Teve gente que brigou, que foi torturada, que sofreu de verdade, que desapareceu nos anos 60 e 70. Essas coisas passaram perto, pegaram pessoas bem próximas, mas, criança que eu era, não as senti. Só fui entender o que tinha sido aquilo bem mais tarde. Ali, eu “era um garoto que amava os Beatles e os Rolling Stones” (também gravada pelos Incríveis), que vibrou com a conquista tricampeã no México, jogando bola contra a parede do quintal, parede que era Itália, Inglaterra, Tchecoslováquia, eu sozinho, em casa, vestido com a camisa 7, daquele que era o meu jogador preferido naquele time, o furacão Jairzinho.

Mognos em Maresias
2009. Chega de saudade, a esperança venceu o medo. Há, de novo, uma empolgação no ar. Nós conseguimos. Nós éramos o país do futuro, e agora que o futuro chegou nós somos o país do futuro do pretérito. É o povo, alegre, nas ruas e no Facebook, festejando a Olimpíada do Rio; é o pré-sal, a atlântica redenção nacional; é o etanol, o mar de cana mostrando ao estrangeiro que o petróleo é nosso, e é verde; é a Maria Rita emulando a mãe, requebrando, trejeitando e cantando letra triste com cara alegre; é a reencarnação do filho pródigo, pau de arara ontem, pai dos pobres hoje. Realizamos o sonho do ministro Mario Andreazza e integramos enfim a Amazônia: na casa de cada descolado em Maresias, jazem, em forma de caibro, mesa ou deck de piscina, cadáveres de centenários mognos do Pará. Na churrasqueira, picanha da vaca vinda de lá. Até censura nós temos de novo. E, se por acidente cruel do destino, nos anos 80 e 90 perdemos tempo com os Sarneys, os Collors e os Calheiros, que construíam então suas histórias, somos benevolentes e generosos, e os convidamos para participar, com papéis de destaque, do festão de hoje. Pois hoje a festa é sua, é nossa, é de quem quiser.
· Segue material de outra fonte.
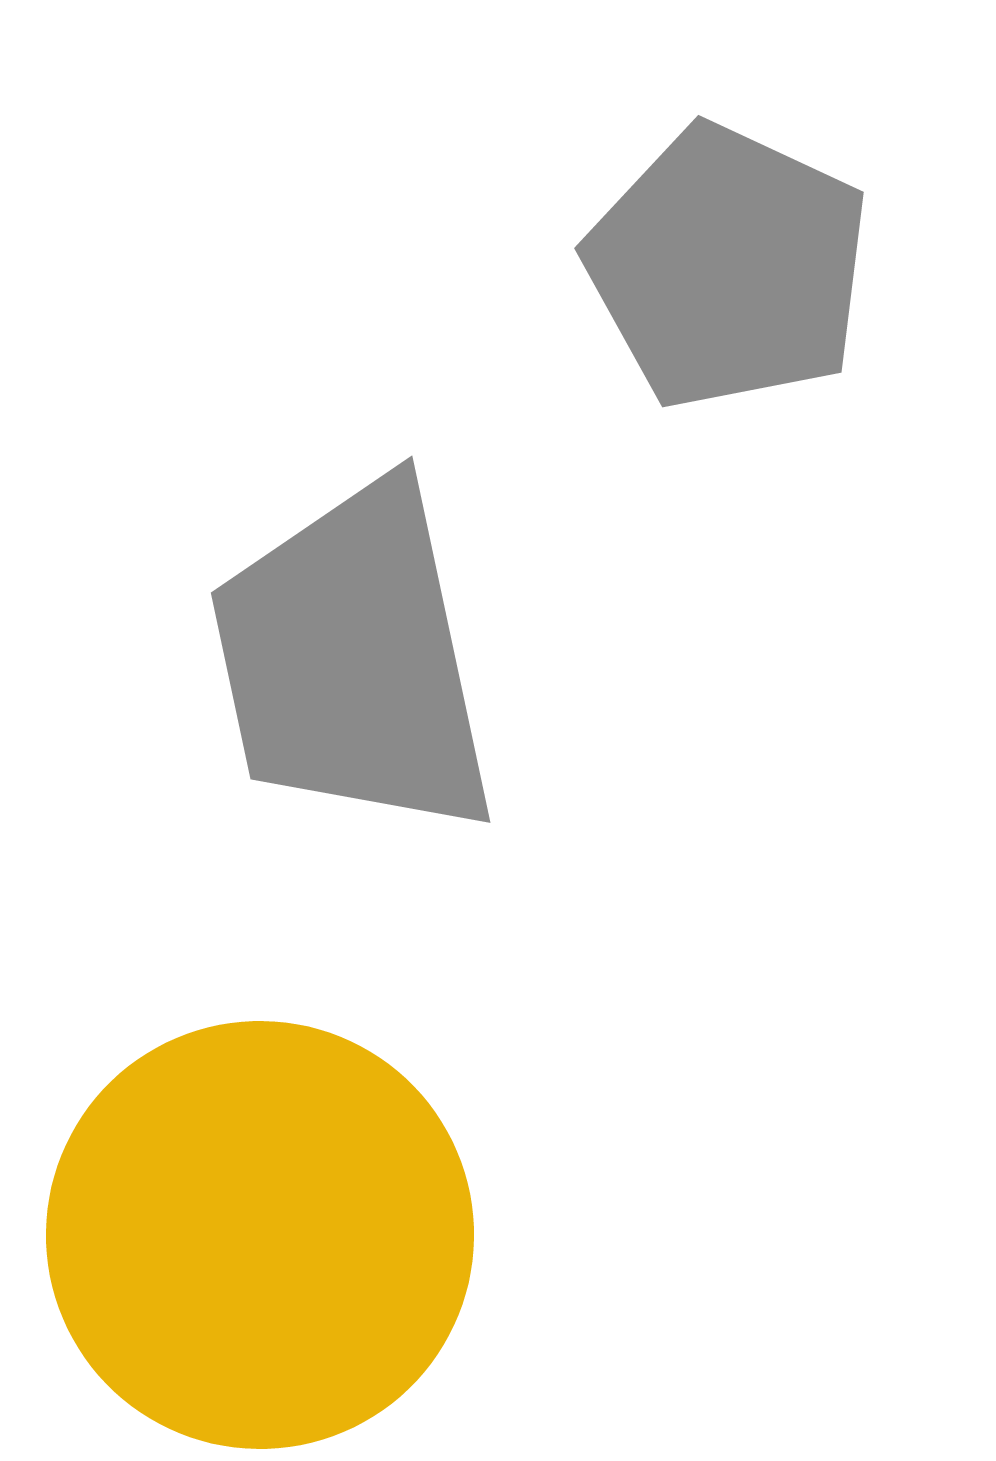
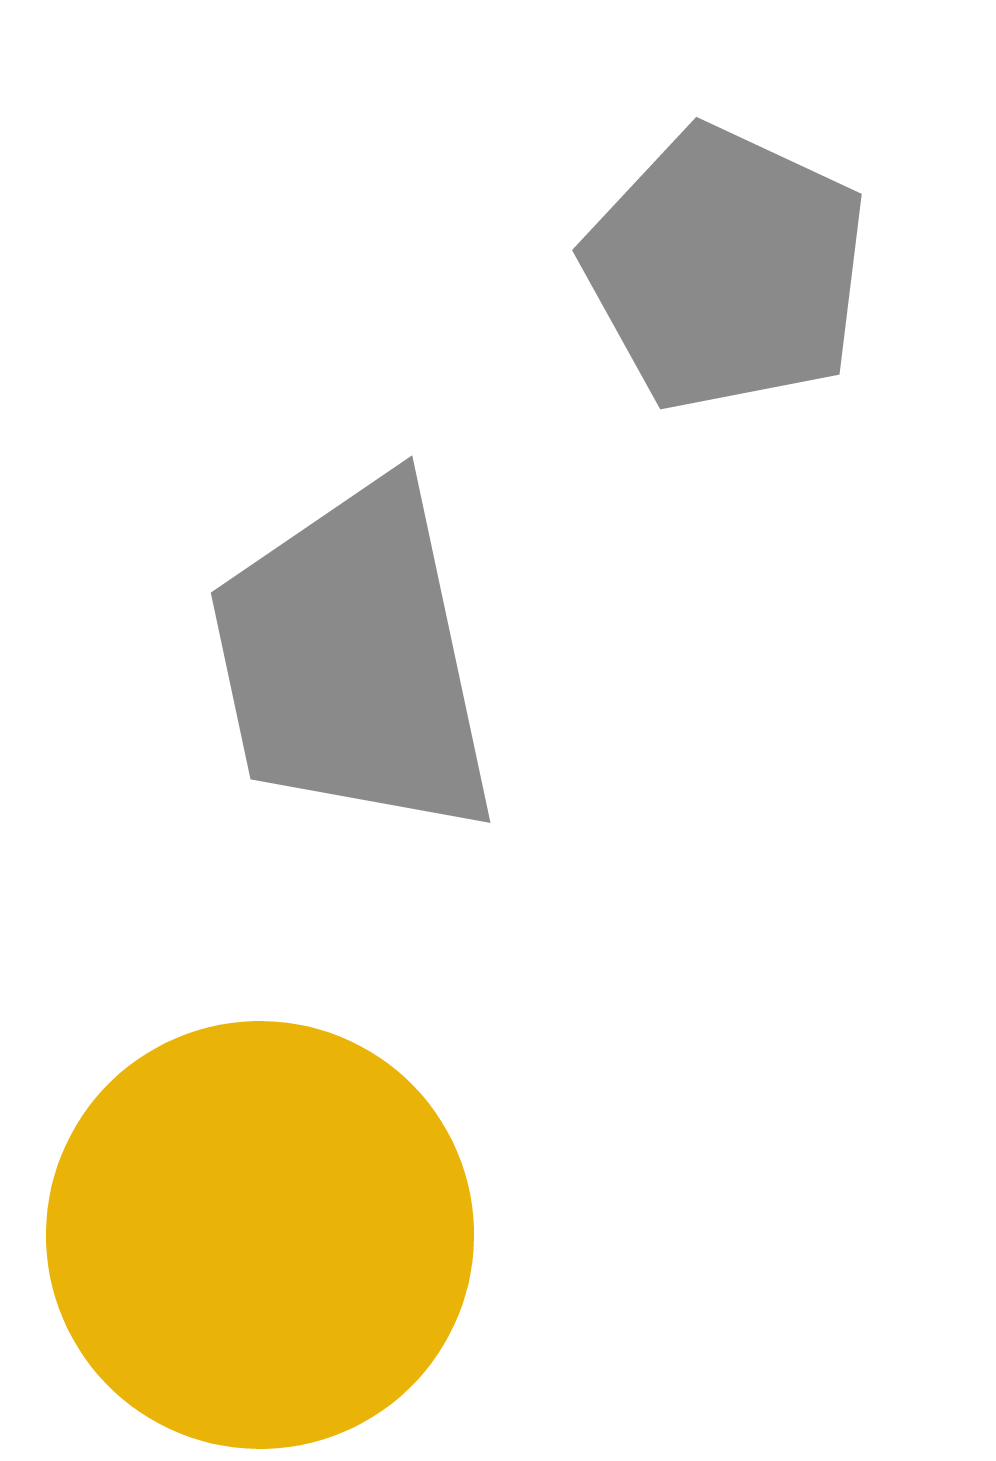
gray pentagon: moved 2 px left, 2 px down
Em Brasil, o país do futuro, escreveu Stefan Zweig em 1941: “Há aqui mais liberdade e mais satisfação individual do que na maior parte dos nossos países europeus. Por isso na existência do Brasil, cuja vontade está dirigida unicamente para um desenvolvimento pacífico, repousa uma das nossas melhores esperanças de uma futura civilização e pacificação do nosso mundo devastado pelo ódio e pela loucura”. No começo de 1942, em Petrópolis, melancólico com o passado, triste com o presente e descrente do futuro, achando, enfim, que “futuro” e “civilização” eram palavras incompatíveis, o famoso escritor judeu austríaco se suicidou.

O berço é ainda mais esplêndido do que era antes; somos, como nunca antes neste país, o gigante pela própria natureza; só não estamos mais, eternamente, deitados. Sorrimos, rimos, gargalhamos. Mil e uma vezes. Como a baía de Guanabara cantada por Caetano, com a boca banguela e um dente em cada extremidade dela, nós somos felizes.